B. Launch your Amazon EC2 instance

To follow along, you need an Amazon EC2 instance that is running Amazon Linux. You can use any existing instance you may have or create a new instance.

When launching a new Amazon EC2 instance, be sure that:

  1. Use the following command to launch a new Amazon EC2 instance using an Amazon Linux AMI available in the US East (N. Virginia) Region (also known as us-east-1). Replace YourKeyPair and YourSubnetId with your information. For more information about creating a key pair, see the create-key-pair documentation. Write down the InstanceId that is in the output because you will need it later in this post.
    $ aws ec2 run-instances --image-id ami-cb9ec1b1 --instance-type t2.micro --key-name YourKeyPair --subnet-id YourSubnetId --iam-instance-profile Name=EC2SSM-IP

  1. If you are using an existing Amazon EC2 instance, you can use the following command to attach the instance profile you created earlier to your instance.
    $ aws ec2 associate-iam-instance-profile --instance-id YourInstanceId --iam-instance-profile Name=EC2SSM-IP

C. Add tags

The final step of configuring your Amazon EC2 instances is to add tags. You will use these tags to configure Systems Manager in Step 2 of this post. For this example, I add a tag named Patch Group and set the value to Linux Servers. I could have other groups of Amazon EC2 instances that I treat differently by having the same tag name but a different tag value. For example, I might have a collection of other servers with the tag name Patch Group with a value of Web Servers.

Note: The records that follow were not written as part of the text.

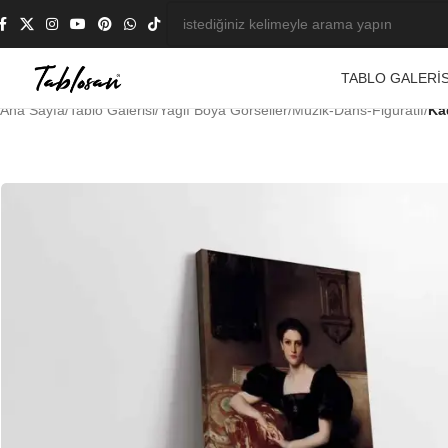
TABLO GALERIS
Ana Sayfa
/
Tablo Galerisi
/
Yağlı Boya Görseller
/
Müzik-Dans-Figüratif
/
Ka
-23%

  • Use the following command to add the Patch Group tag to your Amazon EC2 instance.
    $ aws ec2 create-tags --resources YourInstanceId --tags --tags Key="Patch Group",Value="Linux Servers"

Note: You must wait a few minutes until the Amazon EC2 instance is available before you can proceed to the next section. To make sure your Amazon EC2 instance is online and ready, you can use the following AWS CLI command:

$ aws ec2 describe-instance-status --instance-ids YourInstanceId

At this point, you now have at least one Amazon EC2 instance you can use to configure Systems Manager.

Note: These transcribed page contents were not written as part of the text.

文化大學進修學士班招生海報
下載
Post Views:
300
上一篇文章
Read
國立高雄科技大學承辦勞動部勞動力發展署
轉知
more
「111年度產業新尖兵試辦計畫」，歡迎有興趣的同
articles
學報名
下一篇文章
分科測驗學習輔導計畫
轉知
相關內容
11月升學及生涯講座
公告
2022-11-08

Step 2: Configure Systems Manager

In this section, I show you how to configure and use Systems Manager to apply operating system patches to your Amazon EC2 instances, and how to manage patch compliance.

To start, I provide some background information about Systems Manager. Then, I cover how to:

  1. Create the Systems Manager IAM role so that Systems Manager is able to perform patch operations.
  2. Create a Systems Manager patch baseline and associate it with your instance to define which patches Systems Manager should apply.
  3. Define a maintenance window to make sure Systems Manager patches your instance when you tell it to.
  4. Monitor patch compliance to verify the patch state of your instances.

You must meet two prerequisites to use Systems Manager to apply operating system patches. First, you must attach the IAM role you created in the previous section, EC2SSM, to your Amazon EC2 instance. Second, you must install the Systems Manager agent on your Amazon EC2 instance. If you have used a recent Amazon Linux AMI, Amazon has already installed the Systems Manager agent on your Amazon EC2 instance. You can confirm this by logging in to an Amazon EC2 instance and checking the Systems Manager agent log files that are located at /var/log/amazon/ssm/.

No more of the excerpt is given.